• Problem to work on: Every line below from the one with "diffusion-webui安装有哪些常见问" through the one with "participar en la economía." should be retyped exactly, both ends included; no other lines and no pictures.

• Data shown:
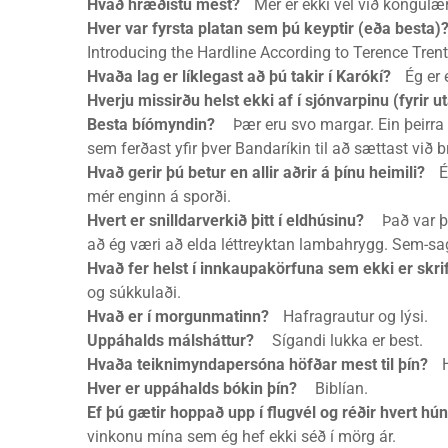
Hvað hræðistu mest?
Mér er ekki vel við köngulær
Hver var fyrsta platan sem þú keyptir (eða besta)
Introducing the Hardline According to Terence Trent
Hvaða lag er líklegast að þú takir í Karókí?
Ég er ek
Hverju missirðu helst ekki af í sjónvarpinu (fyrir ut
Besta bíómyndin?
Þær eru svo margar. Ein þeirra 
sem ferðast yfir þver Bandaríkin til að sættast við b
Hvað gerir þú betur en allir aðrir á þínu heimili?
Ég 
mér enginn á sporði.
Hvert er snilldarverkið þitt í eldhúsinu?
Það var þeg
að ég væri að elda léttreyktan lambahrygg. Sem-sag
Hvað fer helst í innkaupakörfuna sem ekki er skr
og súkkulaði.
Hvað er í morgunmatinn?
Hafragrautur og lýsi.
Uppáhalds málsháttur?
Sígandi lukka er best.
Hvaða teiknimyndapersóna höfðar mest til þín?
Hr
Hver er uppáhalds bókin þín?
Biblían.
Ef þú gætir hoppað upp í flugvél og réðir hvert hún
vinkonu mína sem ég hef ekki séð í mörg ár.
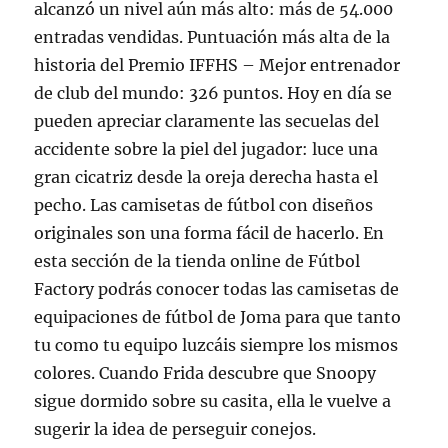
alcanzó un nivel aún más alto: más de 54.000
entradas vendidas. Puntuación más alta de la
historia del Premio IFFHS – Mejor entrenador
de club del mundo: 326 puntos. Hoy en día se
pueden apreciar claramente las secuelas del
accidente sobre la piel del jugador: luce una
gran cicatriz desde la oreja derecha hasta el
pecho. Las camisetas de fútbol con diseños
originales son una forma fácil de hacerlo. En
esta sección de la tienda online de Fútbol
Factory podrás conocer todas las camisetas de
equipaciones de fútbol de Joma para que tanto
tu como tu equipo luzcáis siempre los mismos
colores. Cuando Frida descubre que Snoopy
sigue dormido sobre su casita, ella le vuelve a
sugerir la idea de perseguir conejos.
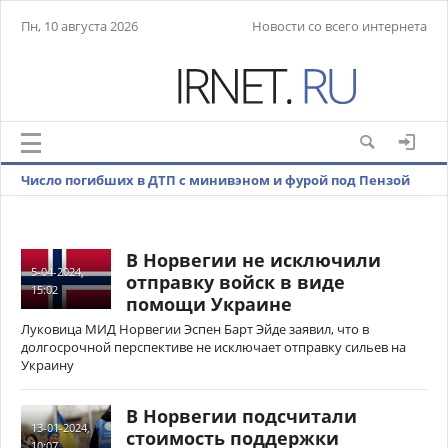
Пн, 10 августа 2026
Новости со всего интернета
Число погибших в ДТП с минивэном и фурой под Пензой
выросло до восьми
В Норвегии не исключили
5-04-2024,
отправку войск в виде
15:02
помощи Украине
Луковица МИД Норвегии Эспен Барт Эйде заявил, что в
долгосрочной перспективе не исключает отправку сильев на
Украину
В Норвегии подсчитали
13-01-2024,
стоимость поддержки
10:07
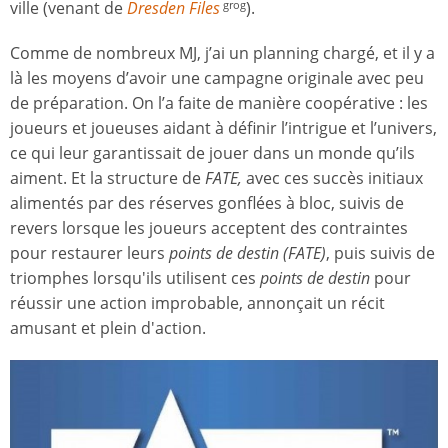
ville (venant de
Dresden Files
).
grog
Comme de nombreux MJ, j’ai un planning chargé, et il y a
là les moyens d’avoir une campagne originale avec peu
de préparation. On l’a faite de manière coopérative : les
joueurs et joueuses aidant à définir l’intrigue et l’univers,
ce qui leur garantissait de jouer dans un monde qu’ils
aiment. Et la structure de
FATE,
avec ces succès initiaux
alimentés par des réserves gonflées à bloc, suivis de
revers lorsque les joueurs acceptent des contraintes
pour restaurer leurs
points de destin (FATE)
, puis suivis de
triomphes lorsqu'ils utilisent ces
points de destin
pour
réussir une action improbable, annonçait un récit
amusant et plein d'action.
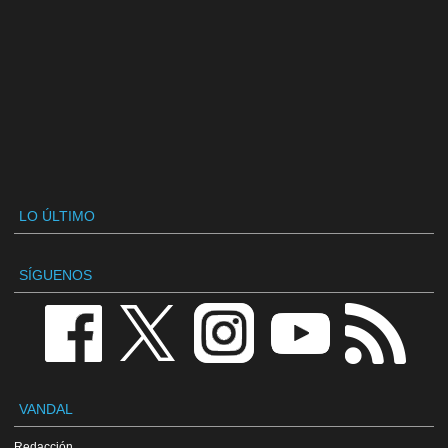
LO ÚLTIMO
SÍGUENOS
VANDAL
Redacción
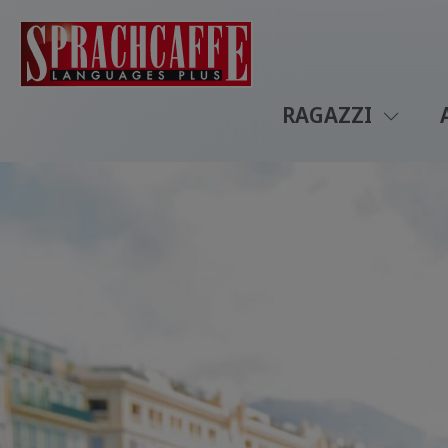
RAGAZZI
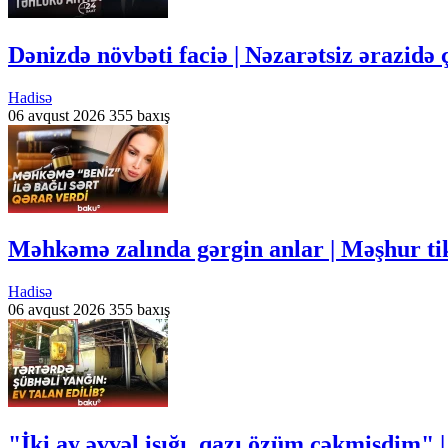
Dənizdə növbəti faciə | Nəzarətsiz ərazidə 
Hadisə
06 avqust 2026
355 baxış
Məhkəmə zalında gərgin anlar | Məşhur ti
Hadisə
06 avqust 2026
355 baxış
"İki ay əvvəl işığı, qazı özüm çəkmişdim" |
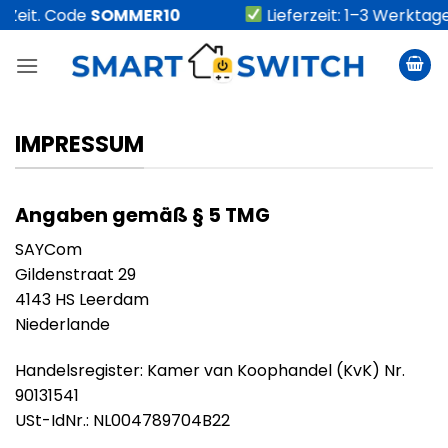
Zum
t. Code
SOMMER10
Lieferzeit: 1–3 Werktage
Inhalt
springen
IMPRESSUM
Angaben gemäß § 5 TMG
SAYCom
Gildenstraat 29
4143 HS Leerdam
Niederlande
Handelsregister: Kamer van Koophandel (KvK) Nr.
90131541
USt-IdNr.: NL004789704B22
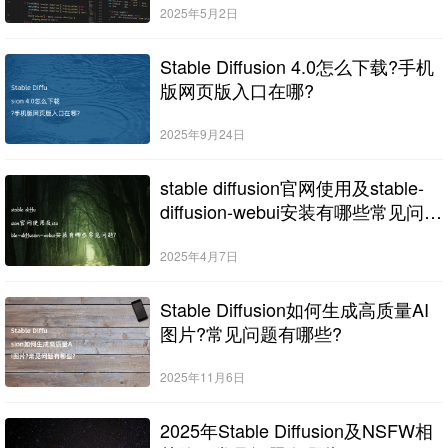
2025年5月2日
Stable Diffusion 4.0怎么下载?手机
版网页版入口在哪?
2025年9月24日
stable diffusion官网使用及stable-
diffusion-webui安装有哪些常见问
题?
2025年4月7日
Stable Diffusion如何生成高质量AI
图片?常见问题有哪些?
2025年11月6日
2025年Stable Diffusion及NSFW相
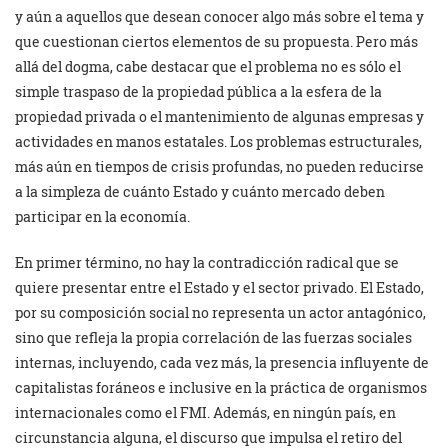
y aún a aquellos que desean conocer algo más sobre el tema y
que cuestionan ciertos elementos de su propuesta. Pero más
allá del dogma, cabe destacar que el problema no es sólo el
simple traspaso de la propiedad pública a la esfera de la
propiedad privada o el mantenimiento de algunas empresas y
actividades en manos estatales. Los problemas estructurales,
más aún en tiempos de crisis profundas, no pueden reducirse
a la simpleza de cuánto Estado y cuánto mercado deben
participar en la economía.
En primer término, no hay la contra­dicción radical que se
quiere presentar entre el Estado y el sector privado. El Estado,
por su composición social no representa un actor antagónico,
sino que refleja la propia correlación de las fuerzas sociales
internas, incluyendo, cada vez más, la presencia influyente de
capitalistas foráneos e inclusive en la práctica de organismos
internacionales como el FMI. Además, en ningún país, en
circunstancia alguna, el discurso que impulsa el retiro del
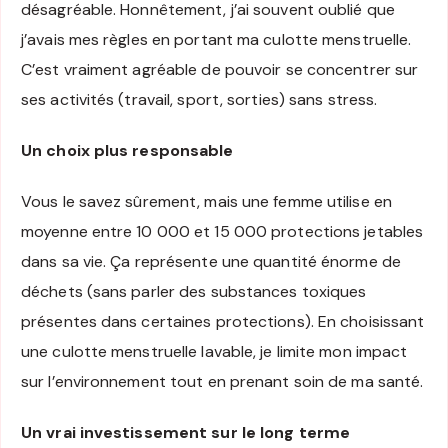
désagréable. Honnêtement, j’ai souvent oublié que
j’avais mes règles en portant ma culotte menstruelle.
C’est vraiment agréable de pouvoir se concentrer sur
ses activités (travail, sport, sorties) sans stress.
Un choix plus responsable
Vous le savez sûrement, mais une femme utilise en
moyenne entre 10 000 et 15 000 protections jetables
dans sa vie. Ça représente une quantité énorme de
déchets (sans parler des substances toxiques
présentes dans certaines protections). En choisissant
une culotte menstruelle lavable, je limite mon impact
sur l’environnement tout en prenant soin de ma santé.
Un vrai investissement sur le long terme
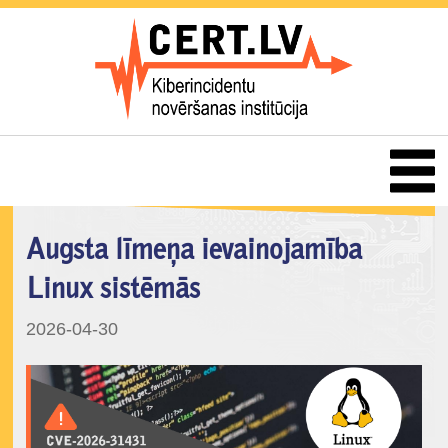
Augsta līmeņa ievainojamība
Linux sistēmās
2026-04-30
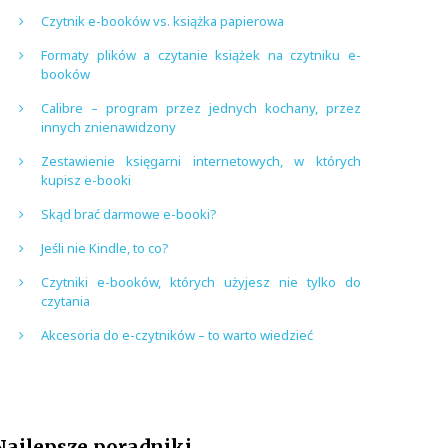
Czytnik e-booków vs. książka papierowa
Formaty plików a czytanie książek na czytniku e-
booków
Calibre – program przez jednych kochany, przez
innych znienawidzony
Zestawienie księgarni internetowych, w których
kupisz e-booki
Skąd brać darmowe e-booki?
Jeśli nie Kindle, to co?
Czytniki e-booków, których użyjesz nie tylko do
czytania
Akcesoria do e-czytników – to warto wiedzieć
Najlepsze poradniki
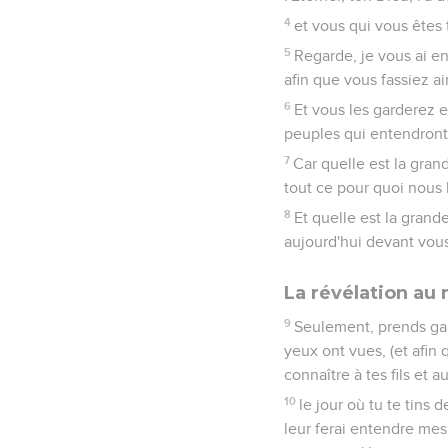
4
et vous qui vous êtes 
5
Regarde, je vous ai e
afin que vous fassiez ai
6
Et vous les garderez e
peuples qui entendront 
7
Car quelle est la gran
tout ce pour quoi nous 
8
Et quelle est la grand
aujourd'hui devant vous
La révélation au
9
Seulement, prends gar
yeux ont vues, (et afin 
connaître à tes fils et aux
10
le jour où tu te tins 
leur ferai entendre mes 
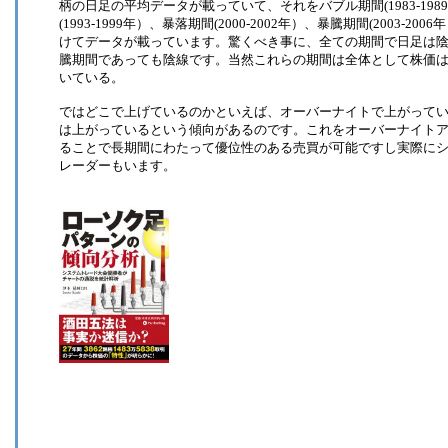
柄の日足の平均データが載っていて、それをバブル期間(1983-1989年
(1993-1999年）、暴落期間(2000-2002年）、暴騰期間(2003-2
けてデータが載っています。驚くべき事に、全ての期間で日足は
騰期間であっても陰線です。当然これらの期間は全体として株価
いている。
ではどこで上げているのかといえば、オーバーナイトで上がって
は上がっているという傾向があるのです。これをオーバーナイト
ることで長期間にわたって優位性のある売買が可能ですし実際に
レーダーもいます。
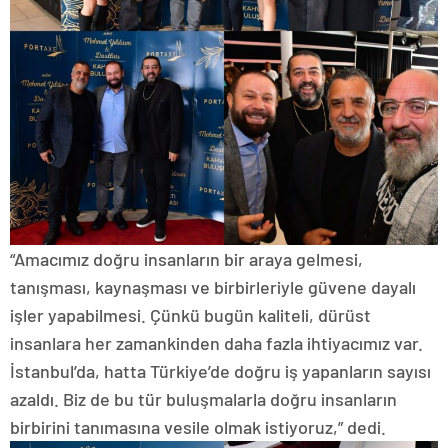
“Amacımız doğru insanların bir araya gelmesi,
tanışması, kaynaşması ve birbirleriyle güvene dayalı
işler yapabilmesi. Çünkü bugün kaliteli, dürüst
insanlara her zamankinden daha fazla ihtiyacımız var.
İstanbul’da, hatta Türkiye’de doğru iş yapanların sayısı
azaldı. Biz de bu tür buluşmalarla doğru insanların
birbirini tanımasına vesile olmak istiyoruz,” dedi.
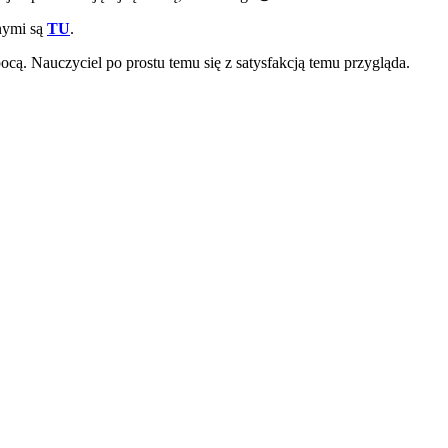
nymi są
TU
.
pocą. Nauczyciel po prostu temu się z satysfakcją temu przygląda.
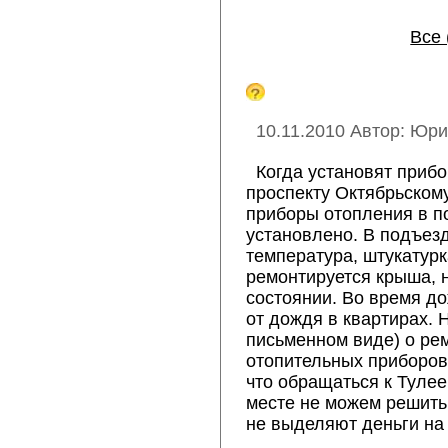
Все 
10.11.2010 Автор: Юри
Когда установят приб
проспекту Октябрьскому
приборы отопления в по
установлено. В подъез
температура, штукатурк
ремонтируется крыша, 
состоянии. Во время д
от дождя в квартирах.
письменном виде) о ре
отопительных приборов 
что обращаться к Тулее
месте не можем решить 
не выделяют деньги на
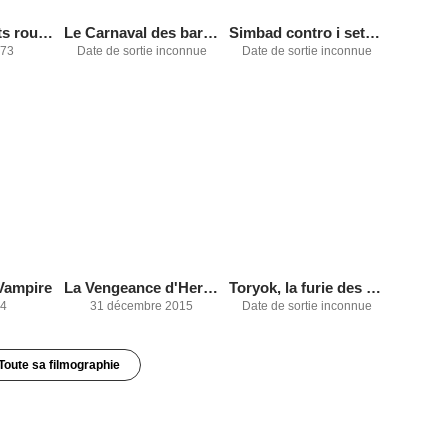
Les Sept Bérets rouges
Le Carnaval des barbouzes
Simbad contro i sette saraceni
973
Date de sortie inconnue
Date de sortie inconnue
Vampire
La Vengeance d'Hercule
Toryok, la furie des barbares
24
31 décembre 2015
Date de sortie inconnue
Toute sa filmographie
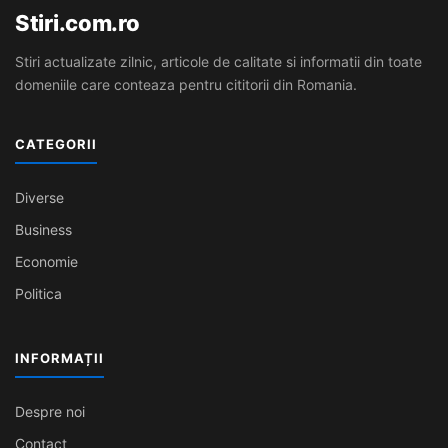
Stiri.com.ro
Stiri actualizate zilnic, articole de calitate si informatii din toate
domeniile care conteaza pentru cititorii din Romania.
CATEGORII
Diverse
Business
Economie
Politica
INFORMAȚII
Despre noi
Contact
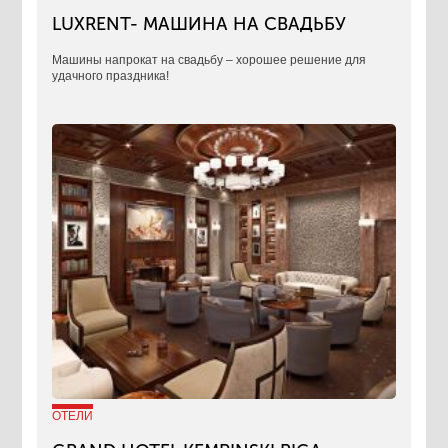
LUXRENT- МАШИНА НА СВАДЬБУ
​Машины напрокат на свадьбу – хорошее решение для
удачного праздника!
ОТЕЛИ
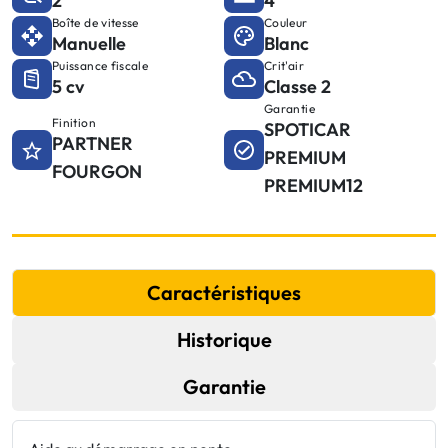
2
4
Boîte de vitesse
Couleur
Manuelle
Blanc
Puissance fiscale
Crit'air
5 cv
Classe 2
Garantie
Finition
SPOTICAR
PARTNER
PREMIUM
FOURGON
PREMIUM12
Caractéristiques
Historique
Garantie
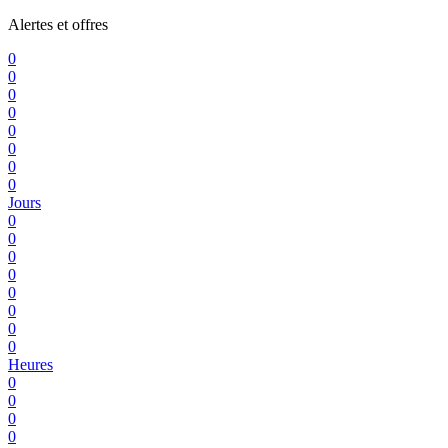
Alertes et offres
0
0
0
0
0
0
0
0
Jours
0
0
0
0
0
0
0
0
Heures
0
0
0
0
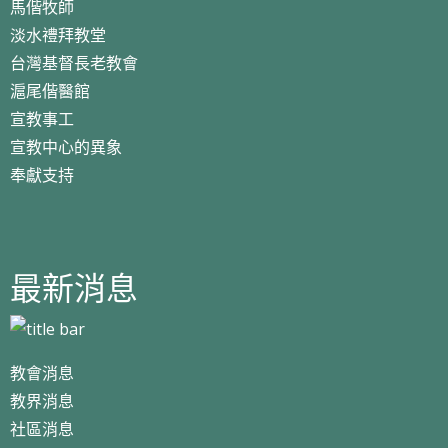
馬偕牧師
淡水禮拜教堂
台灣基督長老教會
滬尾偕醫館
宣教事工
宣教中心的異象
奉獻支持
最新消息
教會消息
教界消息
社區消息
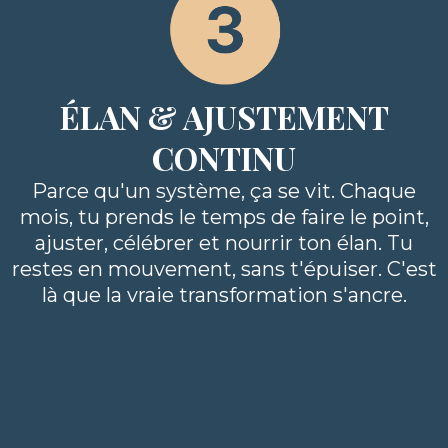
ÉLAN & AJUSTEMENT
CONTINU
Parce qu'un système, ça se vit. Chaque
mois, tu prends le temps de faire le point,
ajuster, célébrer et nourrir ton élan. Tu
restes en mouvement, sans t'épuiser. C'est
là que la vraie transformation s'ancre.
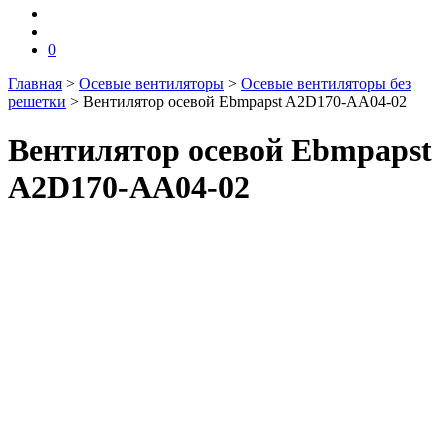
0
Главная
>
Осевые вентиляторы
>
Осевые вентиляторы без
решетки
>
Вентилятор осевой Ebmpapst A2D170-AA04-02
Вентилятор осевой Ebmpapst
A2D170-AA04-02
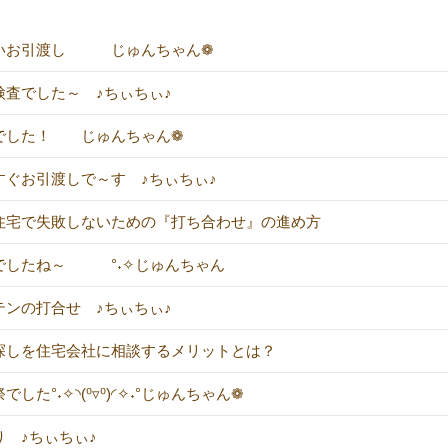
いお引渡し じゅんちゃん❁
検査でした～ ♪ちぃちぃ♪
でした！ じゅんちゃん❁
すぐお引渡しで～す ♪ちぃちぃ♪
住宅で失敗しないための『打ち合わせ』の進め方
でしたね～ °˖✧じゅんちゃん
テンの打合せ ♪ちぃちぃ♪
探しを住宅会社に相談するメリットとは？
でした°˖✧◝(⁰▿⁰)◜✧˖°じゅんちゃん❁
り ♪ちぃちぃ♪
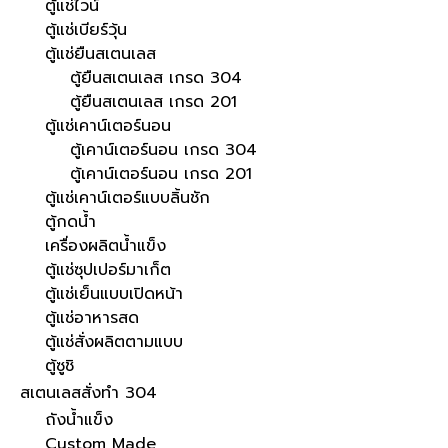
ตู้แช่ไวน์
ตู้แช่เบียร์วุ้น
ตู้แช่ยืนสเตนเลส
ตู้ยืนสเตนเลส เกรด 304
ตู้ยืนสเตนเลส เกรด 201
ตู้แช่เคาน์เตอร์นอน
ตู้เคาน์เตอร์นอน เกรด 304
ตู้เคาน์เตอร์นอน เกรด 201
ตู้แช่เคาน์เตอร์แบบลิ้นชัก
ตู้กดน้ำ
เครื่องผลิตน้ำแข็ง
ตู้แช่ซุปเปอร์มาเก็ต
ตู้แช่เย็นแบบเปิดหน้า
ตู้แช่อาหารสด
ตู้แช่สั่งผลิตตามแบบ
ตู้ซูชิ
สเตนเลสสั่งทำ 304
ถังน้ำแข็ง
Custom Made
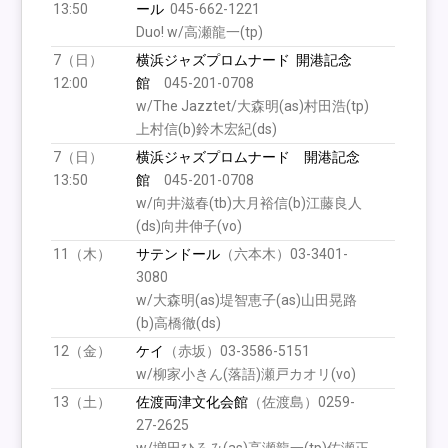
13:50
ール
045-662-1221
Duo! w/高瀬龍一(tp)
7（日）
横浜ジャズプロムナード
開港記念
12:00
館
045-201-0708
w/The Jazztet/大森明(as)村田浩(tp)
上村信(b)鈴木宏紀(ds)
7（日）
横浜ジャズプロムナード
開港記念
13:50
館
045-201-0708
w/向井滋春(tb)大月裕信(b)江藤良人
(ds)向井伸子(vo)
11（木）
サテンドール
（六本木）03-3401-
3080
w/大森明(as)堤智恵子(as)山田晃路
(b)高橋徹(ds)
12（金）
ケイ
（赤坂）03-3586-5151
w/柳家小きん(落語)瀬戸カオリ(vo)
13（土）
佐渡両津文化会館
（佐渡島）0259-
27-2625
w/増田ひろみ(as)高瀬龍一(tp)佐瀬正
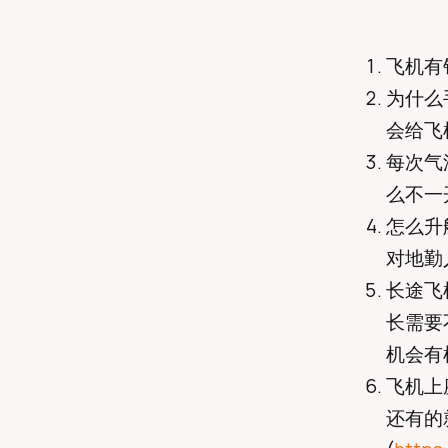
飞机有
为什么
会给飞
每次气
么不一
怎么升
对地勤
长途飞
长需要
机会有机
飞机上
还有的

• Response:
diffusion-webui安装有哪些常见问
题?
2025年4月7日
Stable Diffusion如何生成高质量AI
图片?常见问题有哪些?
2025年11月6日
2025年Stable Diffusion及NSFW相
y aún a aquellos que desean conocer algo más sobre el tema y
que cuestionan ciertos elementos de su propuesta. Pero más
allá del dogma, cabe destacar que el problema no es sólo el
simple traspaso de la propiedad pública a la esfera de la
propiedad privada o el mantenimiento de algunas empresas y
actividades en manos estatales. Los problemas estructurales,
más aún en tiempos de crisis profundas, no pueden reducirse
a la simpleza de cuánto Estado y cuánto mercado deben
participar en la economía.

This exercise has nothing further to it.